Scripting - designing revision 2
This section is for discussion of the new revision two scripting.
Objectives:
- ...
Pipeline:
- obtain xml
- From Special:Export for small (maybe order 1000 or so) page sets.
- Maybe from dump files for larger sets.
- See a sample wikipedia XML dump by going to http://en.wikipedia.org/w/index.php?title=Special:Export
- Assemble xml back into wikitext
- fields needed:
- <title> - the page title
- <text> - page text (in wiki syntax)
- <timestamp> - for use in determining if this page needs to be upgraded (see below)
- ...
- modifiy wikitext
- template blacklist
- Here the pipeline forks. There are two paths:
- kid specified, runs on xo, low quality
- handwritten python wikitext->html conversion
- country specified, high quality
- use Save in a project subpage to render modifed wikitext on the original server.
- scrape resulting html and images
- extract core html, and rewrap with olpc "frame".
- kid specified, runs on xo, low quality
Re handwritten python wikitext->html conversion:
- Pilaf's InstaView js script is one existant prototype.
- OpenWetWare's Dewikify System
- Is there anything better out there, to use as tool or prototype?
- The conversion should be able to take the wikitext on Talk:One encyclopedia per child/sample_wiki_text and convert it to the html that mediawiki does. (This defines a set of unit tests that must be passed for the converter).
feature requests
break out the task into subtasks, such as the following:
- how to get xml dumps
- how to do screen scraping (may be deprecated, but a short description pointing to code)

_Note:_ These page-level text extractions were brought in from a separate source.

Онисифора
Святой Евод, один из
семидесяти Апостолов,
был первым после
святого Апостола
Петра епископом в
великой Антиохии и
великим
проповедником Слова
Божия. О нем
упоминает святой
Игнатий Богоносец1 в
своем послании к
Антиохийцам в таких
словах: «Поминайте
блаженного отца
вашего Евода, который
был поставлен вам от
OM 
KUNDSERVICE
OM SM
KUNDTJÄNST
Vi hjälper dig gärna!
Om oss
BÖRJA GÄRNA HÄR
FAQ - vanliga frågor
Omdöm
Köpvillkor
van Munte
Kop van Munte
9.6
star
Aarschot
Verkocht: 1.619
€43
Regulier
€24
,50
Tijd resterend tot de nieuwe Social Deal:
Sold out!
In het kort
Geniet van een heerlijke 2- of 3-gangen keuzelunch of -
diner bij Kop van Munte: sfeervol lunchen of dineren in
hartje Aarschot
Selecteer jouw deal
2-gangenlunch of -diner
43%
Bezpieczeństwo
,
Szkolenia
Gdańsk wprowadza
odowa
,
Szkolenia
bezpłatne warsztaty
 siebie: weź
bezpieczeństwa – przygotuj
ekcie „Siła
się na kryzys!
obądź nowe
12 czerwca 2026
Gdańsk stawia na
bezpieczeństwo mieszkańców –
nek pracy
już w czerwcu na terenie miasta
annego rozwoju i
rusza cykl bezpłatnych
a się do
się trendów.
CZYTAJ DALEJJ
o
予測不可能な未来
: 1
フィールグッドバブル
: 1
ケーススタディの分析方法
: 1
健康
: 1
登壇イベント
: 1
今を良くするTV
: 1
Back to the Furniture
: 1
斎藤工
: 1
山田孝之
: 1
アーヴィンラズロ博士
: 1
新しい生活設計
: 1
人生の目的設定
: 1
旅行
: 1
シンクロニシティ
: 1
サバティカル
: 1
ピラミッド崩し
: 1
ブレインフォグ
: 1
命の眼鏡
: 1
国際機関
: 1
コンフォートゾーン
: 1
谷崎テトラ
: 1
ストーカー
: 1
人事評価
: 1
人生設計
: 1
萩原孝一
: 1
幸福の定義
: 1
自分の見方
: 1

- how to whitelist templates; the kinds of templates to watch out for. what they look like in wikitext, what they look like rendered
- how to take in a list of keywords
- an algorithm for finding other languages' articles from an original list... [via wikitext or html]
- perhaps these links are listed at the bottom of the english page?
- an algorithm for pruning or keeping external links (can be based on a preference)
- a script for making links local
- an algorithm for checking to see which targets exist and removing links whose targets do not
- a script for grabbing thumbnails and resized images from articles.
- option to only take the first N images from a page
- option to leave out images larger then X
- option to include the source high-res image
- a script for grabbing metadata about the image, and a way to store that locally (also image: pages? if so, fine; make sure the href around the image points to the right place)
- a script for getting author data -- say, sorting through all authors from a dump and ordering unique authors by name with links to their contrib history online (as wikitravel does)
- --or just grabbing the last 5 non-minor authors from the page history
- a snapshot-update script that doesn't repeat all of this, keeps the same keyword list, but checks to see which pages have changed since last grab
- sj/irc 2007jul21:
ideally take the english body text from schools-wikipedia add the external links section from the current en:wp if it exists and grab the wp page for other languages... be sure to capture the article's oldid for anything that comes from wp so we can selectively update just a few oldid's if we find things that should be removed. the script should know the difference between "get this list of oldid's, with a blacklist of id's that should be replaced with sth new" and "generate a set of articles from scratch, with the newest pageids" we would do the latter every major revision, and the former for minor updates.